Figure 6: Sunspace thermal storage (a) Provide 3 square feet of concrete (b) or 3 gallons of water (c) for each square foot of glazing.

If the masonry floor and wall mass are the only thermal storage materials in the space, three square feet of masonry surface per square foot of south glazing is the recommended ratio. If water in containers is the only heat storage medium used, the recommended ratio is three gallons per square foot of glazing.

Increasing the amount of mass will stabilize the internal temperatures, making the space more comfortable for people and plants. A common strategy is to use an 8 to 12 inch uninsulated masonry wall as the north wall of the sunspace. The wall is left uninsulated so that the heat from the sunspace can be conducted through to the interior of the house.

Conservation

If the sunspace is to be used for growing plants or as a living space, a minimum of double glazing is recommended. Single glazing loses a great deal of heat at night, and will make the space uncomfortable for plants and people. Movable insulation or a higher-R glazing system will greatly improve the performance of the glazing.

Either of these options add to the cost of the project, and the obvious disadvantage of movable insulation is that someone has to move it every day , and some designers refuse to use it because of an "objectionable appearance"--something this industry has not been creative about. On the other hand, it is possible to have the insulation controlled automatically with motors and thermostats, and insulation can provide privacy, summer shading, and increased comfort on cold winter nights.

Distribution

To distribute the warmed air from the sunspace to the rest of the house, openings are strategically placed in the common wall between the sunspace and the interior living space. Heat is transferred by the "thermo siphoning" circulation of the air. Warm air rises in the sunspace, passes into the adjoining space through the opening and cool air from the adjoining space is drawn into the sunspace to be heated as the cycle repeats.
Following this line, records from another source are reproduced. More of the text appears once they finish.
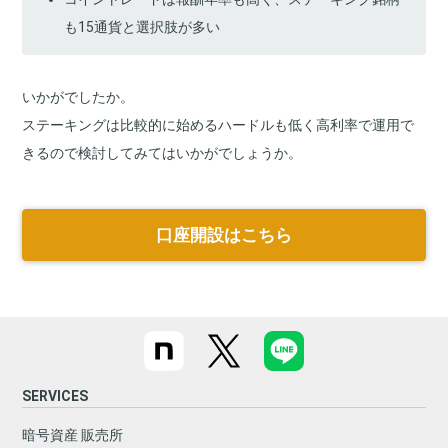
も
15
通貨と選択肢が多い
いかがでしたか。
ステーキングは比較的に始めるハードルも低く高利率で運用で
きるので検討してみてはいかがでしょうか。
口座開設はこちら
SERVICES
暗号資産 販売所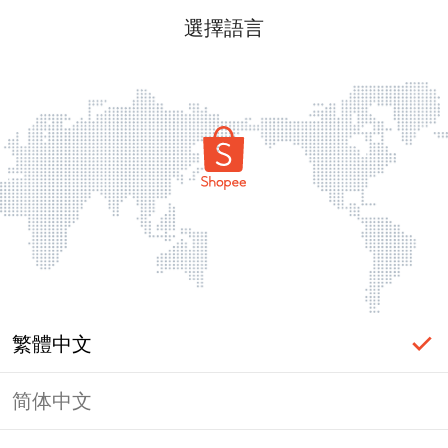
選擇語言
繁體中文
简体中文
頁面無法顯示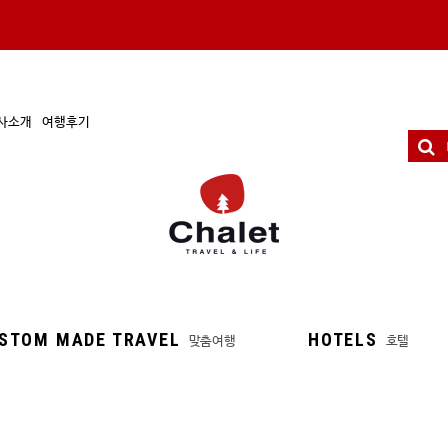
사소개
여행후기
STOM MADE TRAVEL
HOTELS
맞춤여행
호텔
If the openings are 6'8" doors, the minimum recommended opening is 8 square feet of opening per 100 square feet of glazing area. If two openings are used--one high in the sunspace, one low--with 8 vertical feet of separation, the recommended minimum area for each opening is 2.5 square feet per 100 square feet of glazing.

Controls

Sunspaces can radically overheat resulting in dead plants and unusable living spaces if operable vents are not included in the overall design. As we mentioned, overheating is most likely to occur in the late summer and early fall, when the sun is lower in the sky and the outside air temperature is still warm during the day.

Vents are placed at the top of the sunspace where the temperature is the highest, and at the bottom of the space where temperatures are the lowest to induce the chimney effect. Thermostatically controlled motors can be installed to open the vents automatically if no one will be home to operate them.

These paired vents should be sized according to the following specified fraction of the sunspace glazing area. The required vent area is a function of the glass slope, the vertical distance between the top and bottom vents (stack height), and the rise in internal temperature over outdoor temperature that can be tolerated in the sunspace. The last column in the chart gives fan sizes that will provide the same ventilation.

Few design strategies offer the aesthetic appeal and practical paybacks that a carefully thought out and constructed sunspace does. In our view, it is money well spent to take your preliminary design to a solar engineer or architect for feedback and a computer analysis. It is much less expensive to make changes on paper than to alter a design once it's built.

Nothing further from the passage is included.